Washington accuses Izzat Ibrahim of coordinating anti-U.S. attacks in Iraq

Additional Reporting by Subhy Haddad, IOL correspondent

BAGHDAD, October 31 (IslamOnline.net & News Agencies) - The United Nations announced Thursday, October 30, it would pull its foreign staff out of Baghdad, while a Pentagon official accused a former Iraqi general and key henchman of Saddam Hussein of coordinating anti-U.S. attacks in Iraq.

On Friday, October 31, security was high Iraqis flocked to mosques for weekly prayers amid fears of a new wave of attacks while Washington sped up its hiring of Iraqi security forces.

The UN announcement followed a similar one by the International Committee of the Red Cross (ICRC), which said it was slashing foreign staff in Iraq after a truck bomb killed two of its employees and devastated its Baghdad offices Monday.

"We have asked Baghdad staff to come out temporarily for consultation with people from headquarters on the future of our operations," said U.N. spokeswoman Marie Heuze in Geneva, according to Agence France-Presse (AFP).

The United States glumly accepted the withdrawals, conceding it could not argue with the rationale behind the decisions.

"Everyone, every individual and every organization has to decide for themselves what they're going to do and how they're going to conduct themselves," Defense Secretary Donald Rumsfeld told reporters in Washington.

"There's no doubt that terrorists are attempting to drive them out.
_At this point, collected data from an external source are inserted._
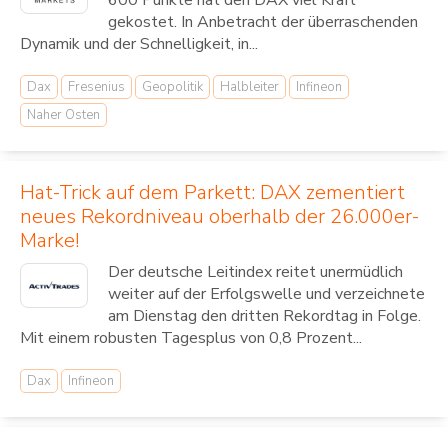
gekostet. In Anbetracht der überraschenden
Dynamik und der Schnelligkeit, in...
Dax
Fresenius
Geopolitik
Halbleiter
Infineon
Naher Osten
Hat-Trick auf dem Parkett: DAX zementiert
neues Rekordniveau oberhalb der 26.000er-
Marke!
Der deutsche Leitindex reitet unermüdlich
weiter auf der Erfolgswelle und verzeichnete
am Dienstag den dritten Rekordtag in Folge.
Mit einem robusten Tagesplus von 0,8 Prozent...
Dax
Infineon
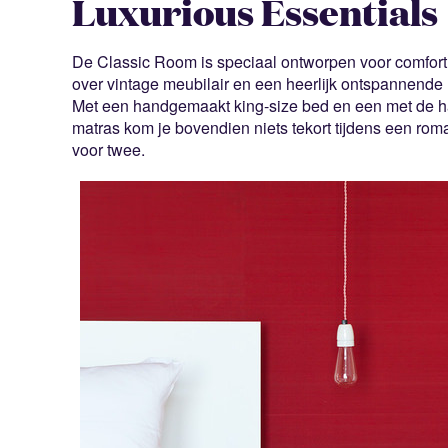
Luxurious Essentials
De Classic Room is speciaal ontworpen voor comfort
over vintage meubilair en een heerlijk ontspannend
Met een handgemaakt king-size bed en een met de 
matras kom je bovendien niets tekort tijdens een roman
voor twee.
And it appears that, at least with respect to some organizations, they're being successful."

"There aren't short-term fixes to these problems," he added.

Heuze said the decision to leave only affects international workers in Baghdad and not those in the northern city of Arbil.

The ICRC also said its expatriate staff were headed out of Iraq to discuss the details of the scale down ordered by the agency following Monday's bomb.

"All expatriates will leave Iraq today or tomorrow to meet for a few days in a neighboring country with directors from Geneva," ICRC spokeswoman Nada Doumani said in Baghdad.

"We will examine who must stay and we will determine what activities they will pursue," she said.

Doumani said the review of staffing levels would last less than a week but declined to say where it would be held.

She stressed that some of the staff would return, following the agency's decision Wednesday to scale back, not fully withdraw its expatriate personnel.

Hunting Saddam Official

"There aren't short-term fixes to these problems," Rumsfeld

Meanwhile, a U.S. defense official in Washington said a former Iraqi general, Izzat Ibrahim al-Douri, is believed to be coordinating attacks in Iraq by what the official termed “foreign fighters and Saddam loyalists”.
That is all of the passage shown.